Directions for this task - Retype the opening lines of the data exactly, stopping after the line that contains "zastosowano czujnik deszczu". Skip every picture.
^^^^^^^^
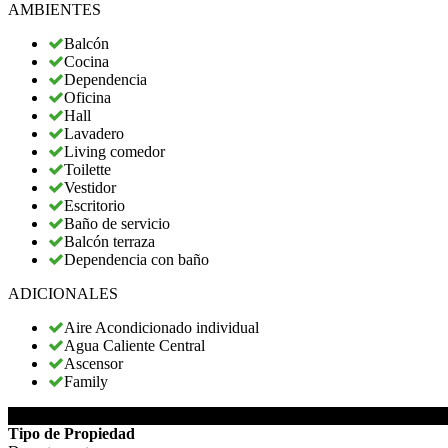
AMBIENTES
Balcón
Cocina
Dependencia
Oficina
Hall
Lavadero
Living comedor
Toilette
Vestidor
Escritorio
Baño de servicio
Balcón terraza
Dependencia con baño
ADICIONALES
Aire Acondicionado individual
Agua Caliente Central
Ascensor
Family
DETALLES DE LA PROPIEDAD
Tipo de Propiedad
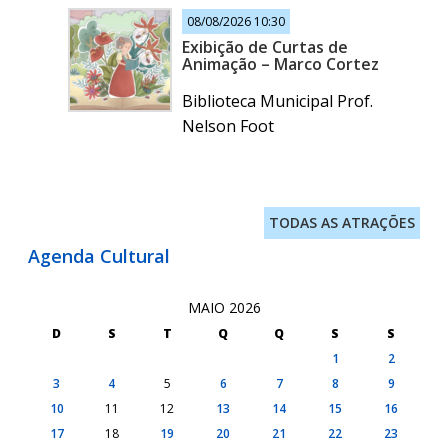
08/08/2026 10:30
Exibição de Curtas de
Animação – Marco Cortez
Biblioteca Municipal Prof.
Nelson Foot
TODAS AS ATRAÇÕES
Agenda Cultural
MAIO 2026
D
S
T
Q
Q
S
S
1
2
3
4
5
6
7
8
9
10
11
12
13
14
15
16
17
18
19
20
21
22
23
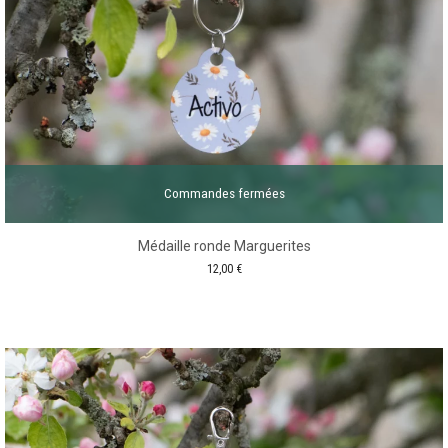
Commandes fermées
Médaille ronde Marguerites
12,00
€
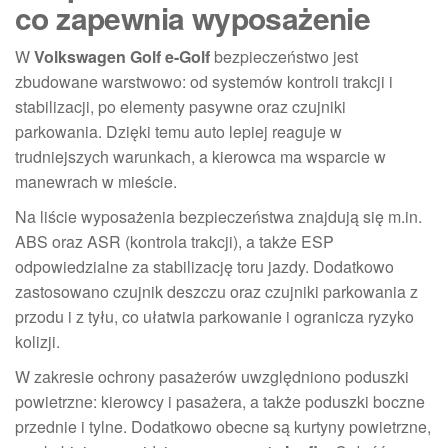
co zapewnia wyposażenie
W
Volkswagen Golf e-Golf
bezpieczeństwo jest
zbudowane warstwowo: od systemów kontroli trakcji i
stabilizacji, po elementy pasywne oraz czujniki
parkowania. Dzięki temu auto lepiej reaguje w
trudniejszych warunkach, a kierowca ma wsparcie w
manewrach w mieście.
Na liście wyposażenia bezpieczeństwa znajdują się m.in.
ABS oraz ASR (kontrola trakcji), a także ESP
odpowiedzialne za stabilizację toru jazdy. Dodatkowo
zastosowano czujnik deszczu oraz czujniki parkowania z
przodu i z tyłu, co ułatwia parkowanie i ogranicza ryzyko
kolizji.
W zakresie ochrony pasażerów uwzględniono poduszki
powietrzne: kierowcy i pasażera, a także poduszki boczne
przednie i tylne. Dodatkowo obecne są kurtyny powietrzne,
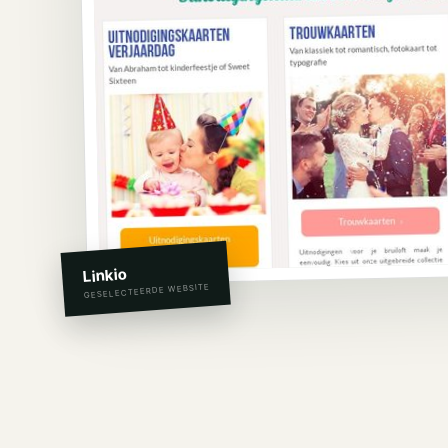
Linkio
GESELECTEERDE WEBSITE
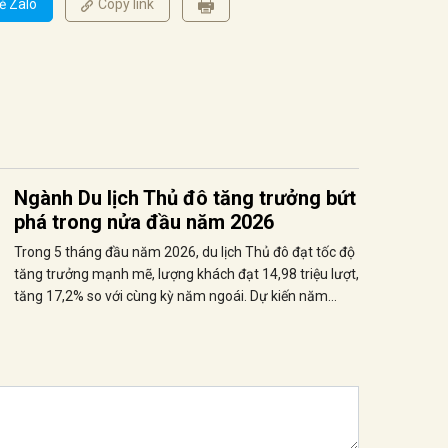
ẻ Zalo
Copy link
Ngành Du lịch Thủ đô tăng trưởng bứt
phá trong nửa đầu năm 2026
Trong 5 tháng đầu năm 2026, du lịch Thủ đô đạt tốc độ
tăng trưởng mạnh mẽ, lượng khách đạt 14,98 triệu lượt,
tăng 17,2% so với cùng kỳ năm ngoái. Dự kiến năm
2026, Thủ đô Hà Nội sẽ đạt 9,04 triệu lượt khách quốc tế
và 27,27 triệu lượt khách nội địa, vượt kế hoạch đề ra
nhờ sự tăng trưởng tốt và các giải pháp kích cầu...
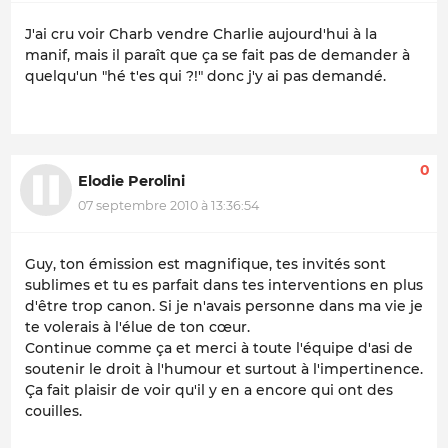
J'ai cru voir Charb vendre Charlie aujourd'hui à la
manif, mais il paraît que ça se fait pas de demander à
quelqu'un "hé t'es qui ?!" donc j'y ai pas demandé.
0
Elodie Perolini
07 septembre 2010 à 13:36:54
Guy, ton émission est magnifique, tes invités sont
sublimes et tu es parfait dans tes interventions en plus
d'être trop canon. Si je n'avais personne dans ma vie je
te volerais à l'élue de ton cœur.
Continue comme ça et merci à toute l'équipe d'asi de
soutenir le droit à l'humour et surtout à l'impertinence.
Ça fait plaisir de voir qu'il y en a encore qui ont des
couilles.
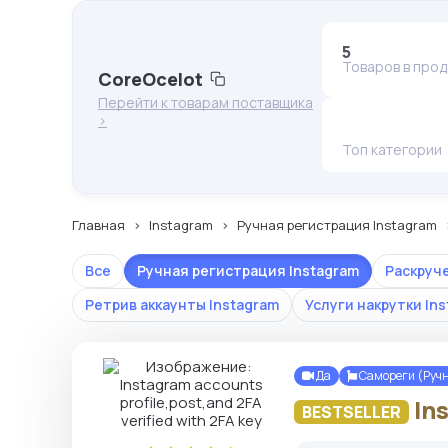
5
Товаров в про
CoreOcelot
Перейти к товарам поставщика
>
Топ категории
Главная
Instagram
Ручная регистрация Instagram
Все
Ручная регистрация Instagram
Раскруч
Ретрив аккаунты Instagram
Услуги накрутки In
Да
Самореги (Руч
In
BESTSELLER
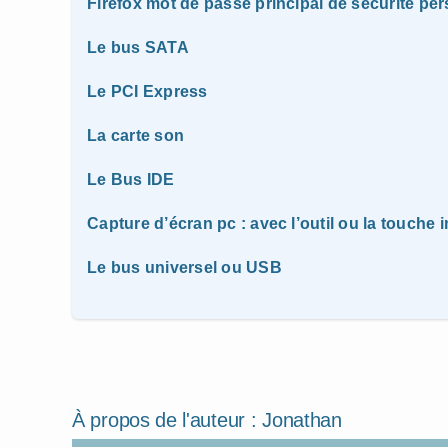
Firefox mot de passe principal de sécurité pe
Le bus SATA
Le PCI Express
La carte son
Le Bus IDE
Capture d’écran pc : avec l’outil ou la touche 
Le bus universel ou USB
À propos de l'auteur :
Jonathan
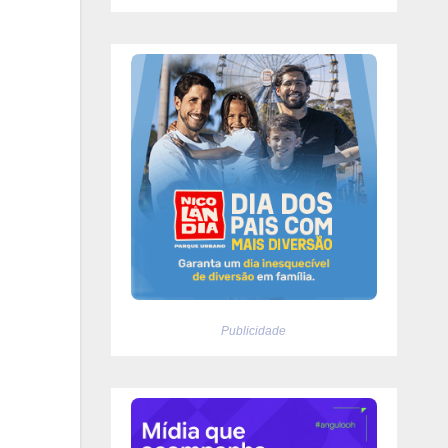
Publicidade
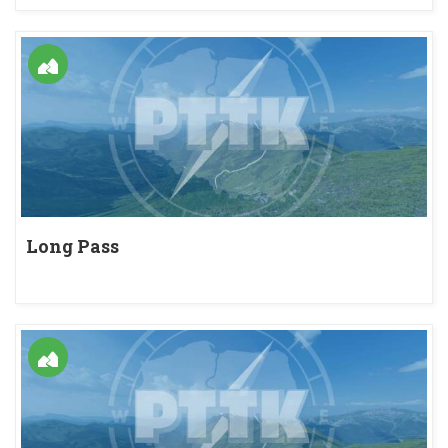
Long Pass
^^^^^^^^
Result -
AMBIENTES
Balcón
Cocina
Dependencia
Oficina
Hall
Lavadero
Living comedor
Toilette
Vestidor
Escritorio
Baño de servicio
Balcón terraza
Dependencia con baño
ADICIONALES
Aire Acondicionado individual
Agua Caliente Central
Ascensor
Family
DETALLES DE LA PROPIEDAD
Tipo de Propiedad
08/08/2026 10:30
Exibição de Curtas de
Animação – Marco Cortez
Biblioteca Municipal Prof.
Nelson Foot
TODAS AS ATRAÇÕES
Agenda Cultural
MAIO 2026
D
S
T
Q
Q
S
S
1
2
3
4
5
6
7
8
9
10
11
12
13
14
15
16
17
18
19
20
21
22
23
Commandes fermées
Médaille ronde Marguerites
12,00
€
co zapewnia wyposażenie
W
Volkswagen Golf e-Golf
bezpieczeństwo jest
zbudowane warstwowo: od systemów kontroli trakcji i
stabilizacji, po elementy pasywne oraz czujniki
parkowania. Dzięki temu auto lepiej reaguje w
trudniejszych warunkach, a kierowca ma wsparcie w
manewrach w mieście.
Na liście wyposażenia bezpieczeństwa znajdują się m.in.
ABS oraz ASR (kontrola trakcji), a także ESP
odpowiedzialne za stabilizację toru jazdy. Dodatkowo
zastosowano czujnik deszczu oraz czujniki parkowania z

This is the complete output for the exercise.